Given this complexity, the concept of combinatorial therapy emerges as both logical and necessary. Studies combining low-dose chemoradiotherapy with NK cell infusion have shown promising synergistic effects, where radiation primes tumor cells for NK-mediated killing (10). Simultaneously, deactivating platelets by targeting platelet activation pathways, through P2Y12 inhibitors, thrombin blockers, or CXCR4 antagonists, may dismantle the protective “platelet cloak”, exposing circulating tumor cells to NK attack (11). The intersection of these approaches could redefine immunoradiotherapy as a precisely tuned strategy rather than a purely destructive one.
In addition, platelets, being a rich source of TGFβ, play a pivotal role in post-radiation fibrosis and chronic inflammation, further underscoring the need for an integrated view. By driving TGFβ-mediated fibrotic remodeling, platelets contribute not only to local tissue toxicity but also to systemic immune suppression (12). Blocking the platelet-TGFβ axis, for instance, using bifunctional molecules such as M7824 (anti-PD-L1/TGFβ), has demonstrated superior tumor control and prevention of metastasis in preclinical models (13). Ultimately, the next generation of radiotherapy should be defined not by how much DNA it destroys, but by how effectively it orchestrates anti-tumor immunity.
Future Directions
Understanding the radiotherapy-platelet-NK cell axis invites a paradigm shift in oncology. Instead of viewing platelets solely as bystanders in hemostasis, they must be recognized as dynamic regulators of tumor–immune crosstalk. Future translational efforts should focus on:
- Combining radiotherapy with NK cell-based immunotherapy to enhance tumor clearance and prevent recurrence.

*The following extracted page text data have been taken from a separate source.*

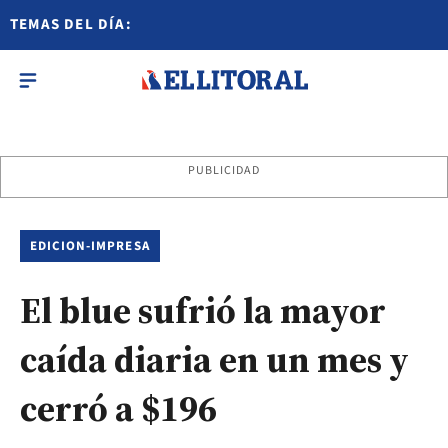
TEMAS DEL DÍA:
PUBLICIDAD
EDICION-IMPRESA
El blue sufrió la mayor
caída diaria en un mes y
cerró a $196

- Developing selective anti-platelet or anti-TGFβ strategies to restore NK cell function without increasing bleeding risk.
- Exploring the SDF-1/CXCR4 axis as a therapeutic target for mitigating radiation-induced injury and fibrosis while amplifying NK-driven immunity.
Ultimately, the true success of radiotherapy will depend not only on its physical precision but also on its biological harmony — its capacity to destroy tumor cells while simultaneously preserving and empowering the body’s natural defenses, specifically via upregulating the NK cell function. Integrating immune, vascular, and cellular insights into the design of radiotherapy protocols represents the next frontier in achieving durable, metastasis-resistant cancer control.